Building a drone requires patience. A series of pieces intricately placed together to balance fusing technique with technology gives flight. Drone XL challenged camp participants to build a racing drone instead of a standard drone model. Millsaps and his fellow campers took on frame design, micro-miniature electronics assembly, soldering, and even programming.
“There’s nothing like realizing, ‘I made that’ when you see your drone finished,” Millsaps said. “It was so rewarding to know you have done that, it’s like you’ve won the lottery.”
Courtney noted that while the first camp was geared more towards middle school students, the STREAMWORKS team realized older high school/college age kids could build a complex drone capable of racing at high speeds.
“This is significant because the skills used to build the drones are the same industry relevant skill sets needed in our 21st-century workforce,” said Courtney.
Beyond any illness, Millsaps’ wide smile and eagerness to learn makes him a regular teenager exploring the world.

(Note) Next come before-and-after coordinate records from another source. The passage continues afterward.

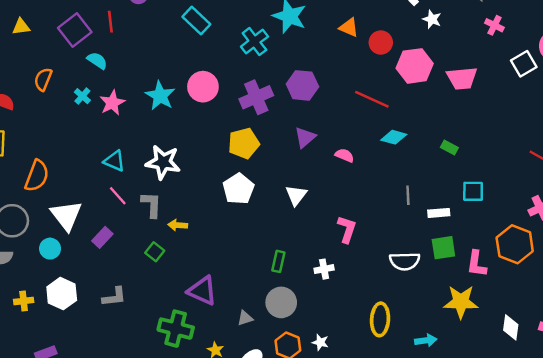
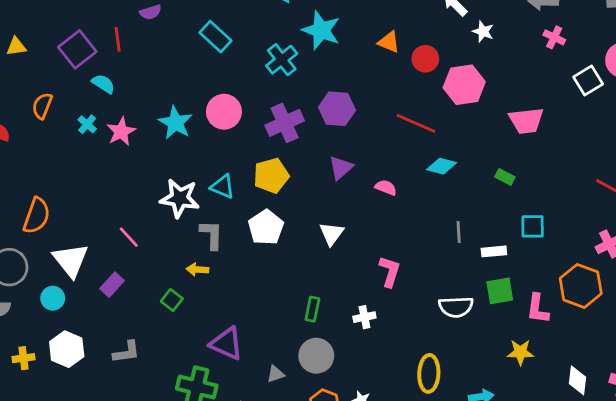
pink trapezoid: (462, 78) -> (526, 121), moved
cyan triangle: (114, 161) -> (223, 187), moved
gray L-shape: (151, 205) -> (211, 235), moved
yellow star: (461, 302) -> (520, 352), size x0.7

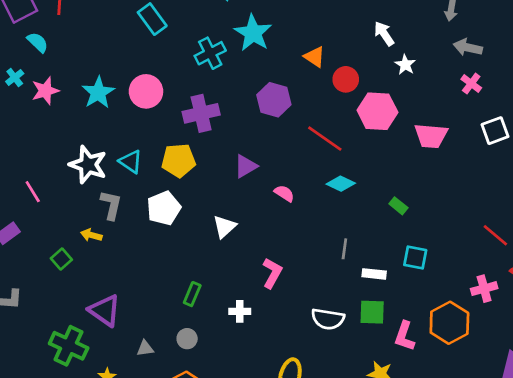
purple hexagon: (337, 109) -> (274, 100), moved
pink trapezoid: (526, 121) -> (431, 136), moved
gray circle: (316, 356) -> (187, 339), size x0.6

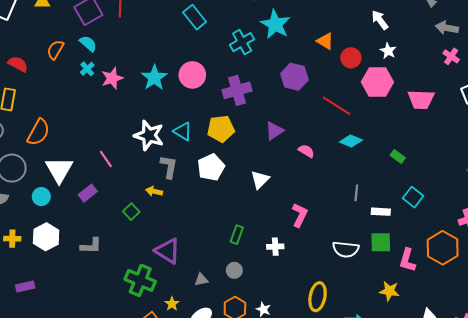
cyan semicircle: (38, 42) -> (88, 44), moved
white star: (405, 65) -> (388, 51), moved
cyan square: (415, 258) -> (413, 197), turned 30

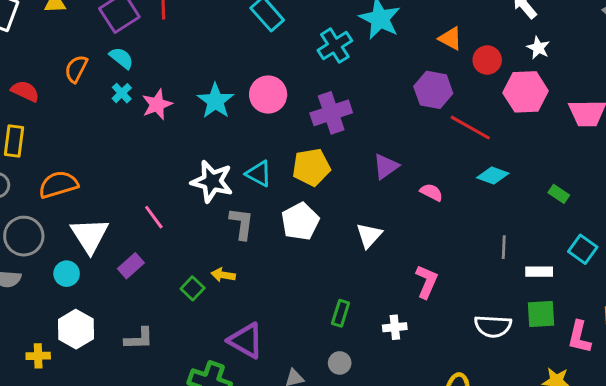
purple hexagon: (294, 77) -> (433, 90), moved
orange semicircle: (38, 132) -> (58, 184), turned -132
yellow arrow: (154, 191) -> (223, 275), moved
yellow cross: (12, 239) -> (38, 356), moved

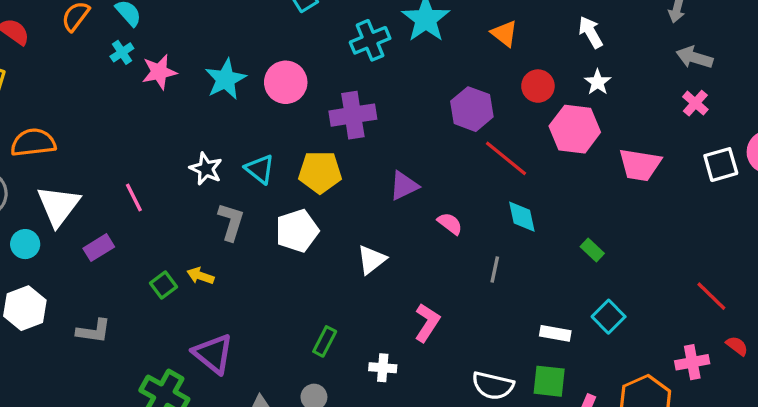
orange triangle: (450, 38) -> (504, 33), moved
cyan diamond: (493, 176) -> (522, 217), turned 48
white star: (212, 181) -> (206, 169), size x0.7
gray line: (504, 247) -> (495, 270), moved

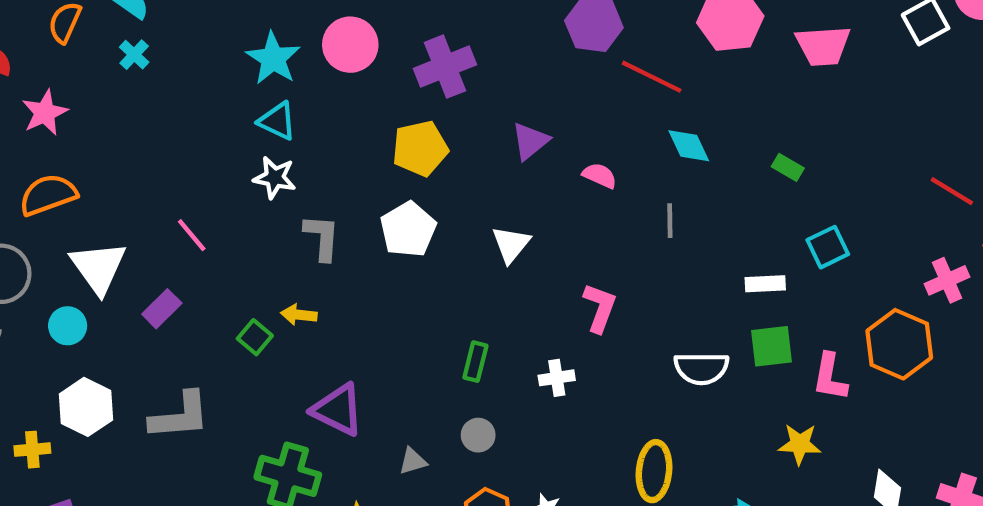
pink star: (159, 72) -> (45, 113), moved
cyan triangle: (260, 169) -> (277, 121), moved
cyan square: (609, 317) -> (828, 247), turned 32
gray L-shape: (94, 331) -> (180, 416), size x1.4

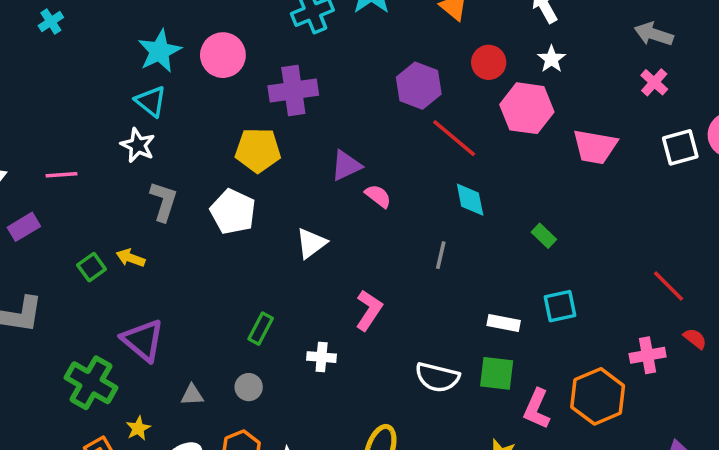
pink semicircle: (600, 175) -> (378, 196), moved
white pentagon: (408, 229) -> (233, 212), turned -30
pink line: (192, 235) -> (61, 175), turned -68

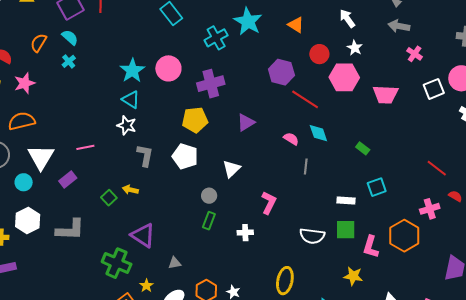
gray arrow: (654, 34) -> (399, 26), moved
pink semicircle: (378, 196) -> (291, 139), moved
gray circle: (249, 387) -> (209, 196), moved

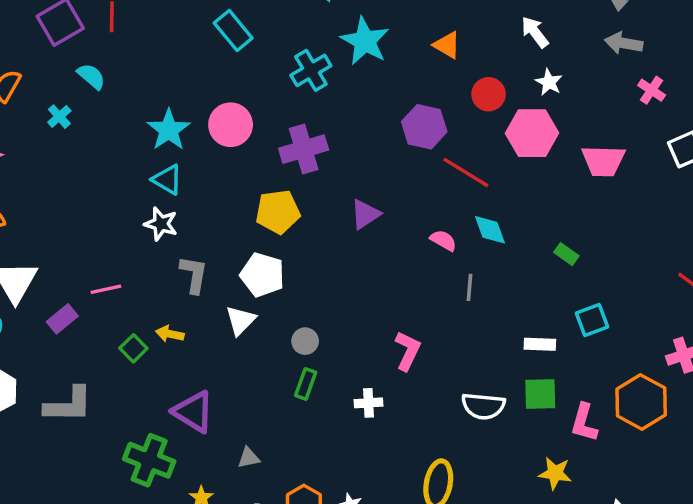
cyan semicircle: (70, 37) -> (91, 76), moved
pink line: (85, 147) -> (106, 289), moved
white triangle: (231, 169) -> (241, 320), moved

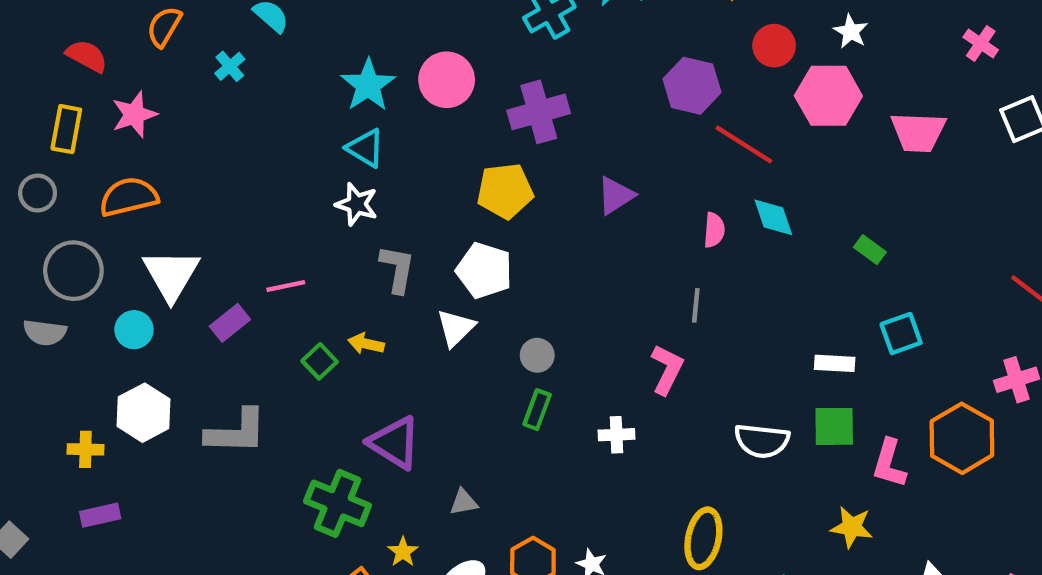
pink semicircle: (443, 240) -> (714, 230), turned 64
gray line: (469, 287) -> (696, 305), moved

He said his family’s faith and unity brought them through the toughest of times.
“My mom said, ‘Tomorrow is never promised.’ So I try to have to as much fun as I can,” said Millsaps. “I’ve learned a lot in the past four years of being sick.”
A constant Millsaps has enjoyed since his youth are the hunting trips with his father. He has bagged several bucks during deer season in recent years.
“We have so much fun getting to do that,” he said. “It was really cool getting to hang out together before I got sick.”
The camp ended with the participants marking their achievements as drone builders and navigators. Millsaps packed up his own racing drone – presented to him as a gift by Courtney and STREAMWORKS – complete with extra rotors and accessories. He hugged the instructors and his fellow campers as they said their farewells.
Matthew’s chemotherapy treatments ended in July 2016, a year and a half earlier than expected, due to the multi-organ failure he experienced. He still visits the St. Jude Tri-Cities Affiliate Clinic, located in Johnson City, monthly for lab checks, and is a patient of the Gastroenterology Clinic and Heart Institute at LeBohneur Children’s Hospital in Memphis, where he visits every six months. The road ahead remains uncertain. But as Millsaps reflected on his experiences during the week, those thoughts were pushed aside.
Sharon picked her son up at camp. The weekend lay ahead including casting fishing lines in the Nolichucky River with his dad. The hunter, fisherman, teenager, son, brother, and drone racer continued moving forward.
“No kid should ever say, ‘I can’t,’” said Millsaps. “You got to hit it as hard as you can and prove people wrong.”